#### Exercise
Report how many lines below contain the word "housing", giving the number and no other words.
*****
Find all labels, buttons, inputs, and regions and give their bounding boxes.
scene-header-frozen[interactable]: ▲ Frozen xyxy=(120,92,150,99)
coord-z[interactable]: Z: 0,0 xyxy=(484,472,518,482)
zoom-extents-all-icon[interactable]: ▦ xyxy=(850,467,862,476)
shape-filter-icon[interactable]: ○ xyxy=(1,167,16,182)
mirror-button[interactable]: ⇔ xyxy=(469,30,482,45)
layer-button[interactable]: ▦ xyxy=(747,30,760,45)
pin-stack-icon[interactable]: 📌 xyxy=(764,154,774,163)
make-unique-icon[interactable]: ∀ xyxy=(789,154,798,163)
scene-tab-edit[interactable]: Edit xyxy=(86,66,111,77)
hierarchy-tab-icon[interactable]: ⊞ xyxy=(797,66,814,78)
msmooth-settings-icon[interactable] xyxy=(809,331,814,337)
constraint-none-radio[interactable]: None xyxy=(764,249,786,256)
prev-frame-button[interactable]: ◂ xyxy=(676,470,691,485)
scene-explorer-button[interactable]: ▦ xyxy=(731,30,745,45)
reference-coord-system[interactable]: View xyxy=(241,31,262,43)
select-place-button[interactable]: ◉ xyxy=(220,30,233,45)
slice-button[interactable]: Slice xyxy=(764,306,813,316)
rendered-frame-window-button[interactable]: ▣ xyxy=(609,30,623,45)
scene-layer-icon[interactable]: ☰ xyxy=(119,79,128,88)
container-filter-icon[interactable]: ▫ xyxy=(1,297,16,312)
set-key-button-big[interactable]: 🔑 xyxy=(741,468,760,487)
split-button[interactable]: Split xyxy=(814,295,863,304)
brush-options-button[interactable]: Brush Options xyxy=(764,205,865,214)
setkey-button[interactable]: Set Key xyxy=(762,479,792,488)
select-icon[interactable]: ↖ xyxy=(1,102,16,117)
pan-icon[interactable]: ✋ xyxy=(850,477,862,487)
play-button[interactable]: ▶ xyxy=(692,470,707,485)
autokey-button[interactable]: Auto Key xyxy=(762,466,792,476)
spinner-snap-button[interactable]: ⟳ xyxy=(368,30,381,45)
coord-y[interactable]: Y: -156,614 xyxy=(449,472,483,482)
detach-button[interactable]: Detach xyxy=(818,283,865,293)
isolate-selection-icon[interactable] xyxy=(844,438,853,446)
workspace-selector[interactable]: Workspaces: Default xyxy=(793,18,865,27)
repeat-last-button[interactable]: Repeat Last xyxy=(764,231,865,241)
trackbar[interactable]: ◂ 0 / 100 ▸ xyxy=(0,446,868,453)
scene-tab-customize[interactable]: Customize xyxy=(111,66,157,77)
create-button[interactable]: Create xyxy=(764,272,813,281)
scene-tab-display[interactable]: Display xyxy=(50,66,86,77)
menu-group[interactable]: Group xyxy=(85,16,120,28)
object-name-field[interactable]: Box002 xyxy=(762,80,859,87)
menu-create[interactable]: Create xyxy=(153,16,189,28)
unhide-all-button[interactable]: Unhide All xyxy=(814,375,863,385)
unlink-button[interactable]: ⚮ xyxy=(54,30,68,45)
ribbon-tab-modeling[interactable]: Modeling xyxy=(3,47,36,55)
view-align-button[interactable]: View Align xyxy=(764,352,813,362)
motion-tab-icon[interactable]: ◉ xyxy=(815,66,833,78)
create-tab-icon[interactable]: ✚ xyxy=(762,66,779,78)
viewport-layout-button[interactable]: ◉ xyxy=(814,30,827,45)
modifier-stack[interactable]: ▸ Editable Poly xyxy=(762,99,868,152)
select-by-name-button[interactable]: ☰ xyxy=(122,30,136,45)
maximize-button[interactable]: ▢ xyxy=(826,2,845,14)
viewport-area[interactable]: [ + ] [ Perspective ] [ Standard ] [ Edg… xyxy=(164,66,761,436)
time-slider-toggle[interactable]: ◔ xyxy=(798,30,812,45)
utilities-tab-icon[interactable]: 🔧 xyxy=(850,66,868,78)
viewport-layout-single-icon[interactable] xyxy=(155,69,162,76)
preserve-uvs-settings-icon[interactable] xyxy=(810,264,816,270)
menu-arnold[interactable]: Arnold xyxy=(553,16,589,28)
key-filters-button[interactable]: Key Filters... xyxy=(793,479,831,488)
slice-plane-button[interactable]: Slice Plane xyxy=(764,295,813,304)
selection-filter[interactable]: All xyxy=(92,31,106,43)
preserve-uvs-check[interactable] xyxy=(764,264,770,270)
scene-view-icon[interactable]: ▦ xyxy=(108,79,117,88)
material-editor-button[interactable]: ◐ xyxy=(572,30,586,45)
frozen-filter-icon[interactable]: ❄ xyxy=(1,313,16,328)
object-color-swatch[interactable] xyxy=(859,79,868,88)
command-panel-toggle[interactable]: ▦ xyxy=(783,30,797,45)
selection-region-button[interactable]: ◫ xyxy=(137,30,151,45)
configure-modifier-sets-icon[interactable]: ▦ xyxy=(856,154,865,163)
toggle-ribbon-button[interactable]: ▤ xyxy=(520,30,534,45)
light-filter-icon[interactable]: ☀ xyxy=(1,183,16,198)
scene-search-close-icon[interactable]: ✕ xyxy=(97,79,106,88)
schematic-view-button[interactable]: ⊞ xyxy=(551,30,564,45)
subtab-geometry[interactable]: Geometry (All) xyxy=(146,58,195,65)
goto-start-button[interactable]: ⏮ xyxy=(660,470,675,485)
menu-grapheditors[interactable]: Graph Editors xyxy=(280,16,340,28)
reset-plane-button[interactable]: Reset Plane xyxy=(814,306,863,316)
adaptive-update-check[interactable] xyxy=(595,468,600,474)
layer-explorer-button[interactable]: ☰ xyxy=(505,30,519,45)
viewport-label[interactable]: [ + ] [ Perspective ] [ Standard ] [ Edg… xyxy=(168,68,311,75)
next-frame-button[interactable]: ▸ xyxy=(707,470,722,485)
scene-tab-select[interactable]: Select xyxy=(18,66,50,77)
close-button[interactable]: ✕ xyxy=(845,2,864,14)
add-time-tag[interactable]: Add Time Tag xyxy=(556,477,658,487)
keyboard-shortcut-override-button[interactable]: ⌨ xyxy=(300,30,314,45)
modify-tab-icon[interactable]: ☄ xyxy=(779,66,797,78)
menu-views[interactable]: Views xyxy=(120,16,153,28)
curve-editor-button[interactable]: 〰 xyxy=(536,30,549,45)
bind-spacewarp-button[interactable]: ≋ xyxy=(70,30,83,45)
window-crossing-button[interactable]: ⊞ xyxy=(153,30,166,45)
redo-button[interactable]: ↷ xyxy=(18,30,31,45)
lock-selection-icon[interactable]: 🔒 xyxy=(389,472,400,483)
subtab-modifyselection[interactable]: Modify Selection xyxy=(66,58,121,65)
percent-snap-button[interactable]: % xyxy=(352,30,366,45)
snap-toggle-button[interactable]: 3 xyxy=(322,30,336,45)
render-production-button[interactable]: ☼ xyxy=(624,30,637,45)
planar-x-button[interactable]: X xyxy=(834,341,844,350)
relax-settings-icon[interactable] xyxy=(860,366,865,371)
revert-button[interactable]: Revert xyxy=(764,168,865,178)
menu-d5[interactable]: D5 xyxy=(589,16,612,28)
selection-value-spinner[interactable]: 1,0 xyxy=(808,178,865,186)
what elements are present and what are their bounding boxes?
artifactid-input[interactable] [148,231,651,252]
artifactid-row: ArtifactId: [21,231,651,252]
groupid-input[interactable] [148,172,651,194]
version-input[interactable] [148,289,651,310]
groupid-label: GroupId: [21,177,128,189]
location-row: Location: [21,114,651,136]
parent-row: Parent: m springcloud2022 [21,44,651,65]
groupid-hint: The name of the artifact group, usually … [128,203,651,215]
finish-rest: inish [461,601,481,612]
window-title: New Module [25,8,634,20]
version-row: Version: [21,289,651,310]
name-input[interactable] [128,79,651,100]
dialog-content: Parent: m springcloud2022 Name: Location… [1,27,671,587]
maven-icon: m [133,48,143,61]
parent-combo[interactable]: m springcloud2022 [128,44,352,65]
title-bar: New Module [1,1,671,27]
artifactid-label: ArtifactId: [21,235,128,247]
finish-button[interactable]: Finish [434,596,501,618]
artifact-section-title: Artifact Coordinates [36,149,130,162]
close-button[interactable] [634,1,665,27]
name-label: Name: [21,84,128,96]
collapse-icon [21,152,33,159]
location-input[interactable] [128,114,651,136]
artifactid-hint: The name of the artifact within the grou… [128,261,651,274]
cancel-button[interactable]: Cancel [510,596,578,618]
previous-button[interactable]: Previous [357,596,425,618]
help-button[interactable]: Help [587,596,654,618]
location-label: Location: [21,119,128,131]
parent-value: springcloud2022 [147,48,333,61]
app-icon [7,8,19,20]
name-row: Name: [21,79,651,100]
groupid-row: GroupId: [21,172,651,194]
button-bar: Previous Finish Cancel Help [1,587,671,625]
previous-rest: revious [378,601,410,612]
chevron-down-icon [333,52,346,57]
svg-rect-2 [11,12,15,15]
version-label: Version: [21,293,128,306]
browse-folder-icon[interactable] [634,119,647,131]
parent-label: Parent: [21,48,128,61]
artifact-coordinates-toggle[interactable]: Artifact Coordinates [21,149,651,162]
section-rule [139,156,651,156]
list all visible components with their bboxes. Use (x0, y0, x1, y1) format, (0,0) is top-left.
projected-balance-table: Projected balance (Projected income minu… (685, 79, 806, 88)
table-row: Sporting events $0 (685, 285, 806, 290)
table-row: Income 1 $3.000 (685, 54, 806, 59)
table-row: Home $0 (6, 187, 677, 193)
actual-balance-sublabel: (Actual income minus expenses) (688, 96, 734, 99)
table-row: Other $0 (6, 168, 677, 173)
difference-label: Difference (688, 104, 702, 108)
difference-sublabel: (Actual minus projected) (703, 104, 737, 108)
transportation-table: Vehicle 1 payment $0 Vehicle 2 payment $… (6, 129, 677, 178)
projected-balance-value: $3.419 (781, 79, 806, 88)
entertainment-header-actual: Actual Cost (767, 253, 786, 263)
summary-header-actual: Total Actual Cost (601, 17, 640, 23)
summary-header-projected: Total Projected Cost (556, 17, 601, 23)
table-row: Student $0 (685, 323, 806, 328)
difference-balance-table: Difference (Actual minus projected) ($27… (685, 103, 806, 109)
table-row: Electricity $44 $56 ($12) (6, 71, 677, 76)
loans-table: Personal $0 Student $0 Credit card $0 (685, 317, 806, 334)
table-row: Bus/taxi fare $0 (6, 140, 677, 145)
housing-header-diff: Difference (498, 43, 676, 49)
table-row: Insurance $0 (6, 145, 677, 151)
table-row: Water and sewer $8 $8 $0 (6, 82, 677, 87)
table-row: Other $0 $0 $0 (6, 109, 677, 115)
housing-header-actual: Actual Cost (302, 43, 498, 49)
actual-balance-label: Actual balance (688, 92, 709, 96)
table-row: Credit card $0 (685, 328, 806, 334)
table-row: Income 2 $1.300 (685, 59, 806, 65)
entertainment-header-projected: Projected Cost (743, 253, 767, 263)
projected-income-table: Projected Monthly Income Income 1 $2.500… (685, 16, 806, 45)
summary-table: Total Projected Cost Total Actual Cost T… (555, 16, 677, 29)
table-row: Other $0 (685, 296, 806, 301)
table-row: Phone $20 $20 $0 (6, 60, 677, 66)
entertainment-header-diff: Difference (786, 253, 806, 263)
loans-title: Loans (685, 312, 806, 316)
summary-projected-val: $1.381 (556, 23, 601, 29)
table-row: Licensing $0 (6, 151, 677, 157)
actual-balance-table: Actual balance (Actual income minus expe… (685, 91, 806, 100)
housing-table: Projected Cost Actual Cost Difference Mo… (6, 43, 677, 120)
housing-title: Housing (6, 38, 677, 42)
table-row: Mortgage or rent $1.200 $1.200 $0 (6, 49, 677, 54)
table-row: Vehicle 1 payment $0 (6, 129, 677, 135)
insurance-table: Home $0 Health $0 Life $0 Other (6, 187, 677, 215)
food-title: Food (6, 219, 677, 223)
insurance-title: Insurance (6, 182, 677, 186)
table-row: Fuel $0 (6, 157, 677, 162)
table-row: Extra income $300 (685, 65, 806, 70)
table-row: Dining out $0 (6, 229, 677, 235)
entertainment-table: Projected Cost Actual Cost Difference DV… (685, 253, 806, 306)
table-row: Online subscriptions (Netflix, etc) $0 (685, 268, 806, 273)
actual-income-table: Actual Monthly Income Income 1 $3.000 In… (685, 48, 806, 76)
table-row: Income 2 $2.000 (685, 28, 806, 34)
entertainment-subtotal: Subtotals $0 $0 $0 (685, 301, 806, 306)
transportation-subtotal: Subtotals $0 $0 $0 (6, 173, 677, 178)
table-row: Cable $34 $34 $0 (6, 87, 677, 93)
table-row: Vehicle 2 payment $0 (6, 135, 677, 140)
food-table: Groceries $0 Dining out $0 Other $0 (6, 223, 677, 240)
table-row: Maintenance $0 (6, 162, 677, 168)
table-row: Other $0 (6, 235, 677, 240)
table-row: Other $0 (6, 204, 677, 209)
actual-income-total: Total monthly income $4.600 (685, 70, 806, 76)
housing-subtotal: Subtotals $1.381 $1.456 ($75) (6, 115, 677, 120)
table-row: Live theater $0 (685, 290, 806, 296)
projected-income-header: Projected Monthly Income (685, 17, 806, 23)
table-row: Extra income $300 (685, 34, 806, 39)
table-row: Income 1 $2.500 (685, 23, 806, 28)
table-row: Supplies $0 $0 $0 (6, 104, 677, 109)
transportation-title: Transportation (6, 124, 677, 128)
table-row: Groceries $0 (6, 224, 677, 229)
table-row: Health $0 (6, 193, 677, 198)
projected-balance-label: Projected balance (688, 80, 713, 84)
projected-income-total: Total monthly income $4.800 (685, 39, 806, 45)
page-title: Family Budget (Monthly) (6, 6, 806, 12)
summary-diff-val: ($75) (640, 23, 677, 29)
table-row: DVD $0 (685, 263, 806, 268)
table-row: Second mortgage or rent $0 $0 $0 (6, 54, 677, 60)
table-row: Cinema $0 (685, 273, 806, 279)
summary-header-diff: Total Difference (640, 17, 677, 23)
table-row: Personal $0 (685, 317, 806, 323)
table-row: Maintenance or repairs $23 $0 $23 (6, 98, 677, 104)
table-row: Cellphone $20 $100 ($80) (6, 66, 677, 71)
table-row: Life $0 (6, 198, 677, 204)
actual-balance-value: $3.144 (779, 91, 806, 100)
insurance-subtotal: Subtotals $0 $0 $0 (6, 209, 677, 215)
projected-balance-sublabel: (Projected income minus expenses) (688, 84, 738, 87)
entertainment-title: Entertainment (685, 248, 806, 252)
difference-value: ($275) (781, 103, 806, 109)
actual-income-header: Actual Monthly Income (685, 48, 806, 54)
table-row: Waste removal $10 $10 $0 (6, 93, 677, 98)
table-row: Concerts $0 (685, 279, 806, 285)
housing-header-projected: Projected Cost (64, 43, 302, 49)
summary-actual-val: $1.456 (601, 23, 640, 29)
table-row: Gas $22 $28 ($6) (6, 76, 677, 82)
*****
#### Task result
6